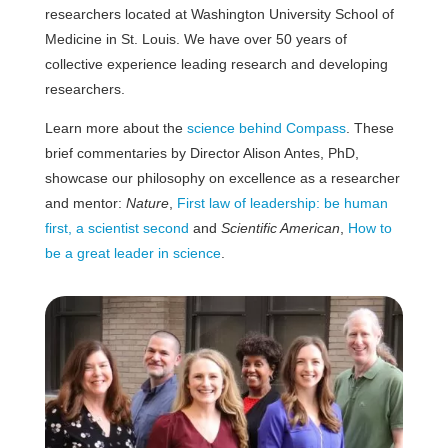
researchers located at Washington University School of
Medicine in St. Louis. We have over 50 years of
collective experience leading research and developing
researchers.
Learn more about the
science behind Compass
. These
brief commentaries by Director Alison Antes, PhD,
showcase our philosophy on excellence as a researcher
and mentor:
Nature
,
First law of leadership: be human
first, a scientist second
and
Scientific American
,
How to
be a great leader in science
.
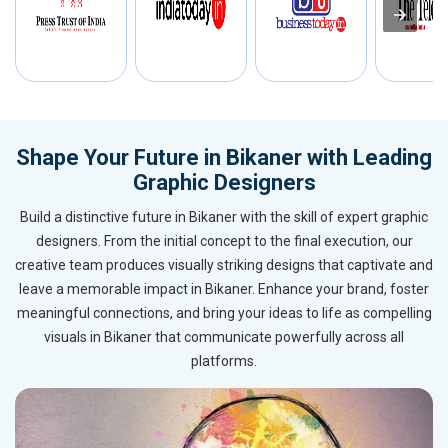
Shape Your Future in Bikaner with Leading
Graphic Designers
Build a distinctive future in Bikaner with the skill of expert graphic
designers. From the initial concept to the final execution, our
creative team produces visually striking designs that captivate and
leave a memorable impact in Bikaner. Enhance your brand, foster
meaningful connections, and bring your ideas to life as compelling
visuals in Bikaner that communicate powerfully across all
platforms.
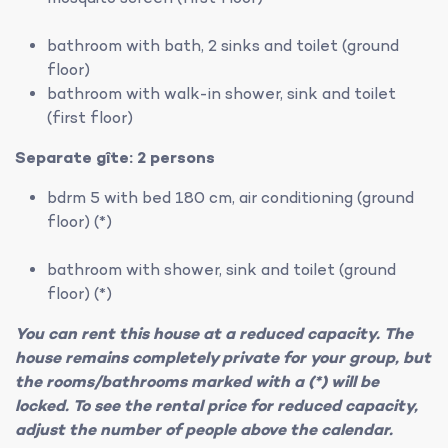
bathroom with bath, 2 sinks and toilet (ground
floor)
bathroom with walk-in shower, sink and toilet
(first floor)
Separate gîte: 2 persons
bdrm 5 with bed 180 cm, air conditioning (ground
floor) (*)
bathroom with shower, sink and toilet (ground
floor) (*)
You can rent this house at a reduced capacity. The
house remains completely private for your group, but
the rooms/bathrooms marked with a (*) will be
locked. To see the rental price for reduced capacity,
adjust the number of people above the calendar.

...

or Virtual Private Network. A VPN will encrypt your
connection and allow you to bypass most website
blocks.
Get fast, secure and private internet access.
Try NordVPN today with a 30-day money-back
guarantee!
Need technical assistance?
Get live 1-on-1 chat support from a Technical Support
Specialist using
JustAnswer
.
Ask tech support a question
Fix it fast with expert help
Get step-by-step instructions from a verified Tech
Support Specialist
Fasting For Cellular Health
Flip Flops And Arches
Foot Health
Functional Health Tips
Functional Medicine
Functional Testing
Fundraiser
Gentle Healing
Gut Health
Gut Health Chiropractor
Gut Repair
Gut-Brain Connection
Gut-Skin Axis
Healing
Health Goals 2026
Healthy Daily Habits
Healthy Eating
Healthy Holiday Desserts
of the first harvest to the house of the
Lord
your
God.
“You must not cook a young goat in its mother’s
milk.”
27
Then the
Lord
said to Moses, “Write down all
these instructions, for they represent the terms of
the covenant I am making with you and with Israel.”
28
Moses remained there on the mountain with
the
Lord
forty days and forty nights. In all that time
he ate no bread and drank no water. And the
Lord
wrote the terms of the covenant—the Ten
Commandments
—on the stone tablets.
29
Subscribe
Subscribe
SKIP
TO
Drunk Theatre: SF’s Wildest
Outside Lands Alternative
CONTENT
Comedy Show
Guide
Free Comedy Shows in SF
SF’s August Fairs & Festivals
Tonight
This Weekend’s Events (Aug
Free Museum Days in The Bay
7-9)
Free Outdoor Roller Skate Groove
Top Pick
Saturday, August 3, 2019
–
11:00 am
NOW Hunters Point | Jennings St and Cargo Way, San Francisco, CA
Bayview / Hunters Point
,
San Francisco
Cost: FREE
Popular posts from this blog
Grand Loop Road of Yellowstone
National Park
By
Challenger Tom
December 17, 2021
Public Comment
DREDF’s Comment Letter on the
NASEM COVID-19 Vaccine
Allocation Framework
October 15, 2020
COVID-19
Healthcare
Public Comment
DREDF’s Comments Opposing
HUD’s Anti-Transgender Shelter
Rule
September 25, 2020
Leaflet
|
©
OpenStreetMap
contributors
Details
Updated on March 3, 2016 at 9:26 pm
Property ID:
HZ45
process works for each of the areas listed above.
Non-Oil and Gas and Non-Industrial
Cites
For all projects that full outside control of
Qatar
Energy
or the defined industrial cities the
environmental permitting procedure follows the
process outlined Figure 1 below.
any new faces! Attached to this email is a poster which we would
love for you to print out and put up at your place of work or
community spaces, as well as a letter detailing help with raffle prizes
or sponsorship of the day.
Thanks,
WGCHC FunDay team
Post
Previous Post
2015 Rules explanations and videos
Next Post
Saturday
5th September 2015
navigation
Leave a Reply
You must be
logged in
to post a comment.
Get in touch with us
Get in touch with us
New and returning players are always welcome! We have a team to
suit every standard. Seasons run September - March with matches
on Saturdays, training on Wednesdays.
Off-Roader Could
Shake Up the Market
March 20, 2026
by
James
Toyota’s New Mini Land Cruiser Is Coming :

ACTIVITY
Return every line holding the word "September" from the records.

SOLUTION TO THIS TASK
September 25, 2020
5th September 2015
suit every standard. Seasons run September - March with matches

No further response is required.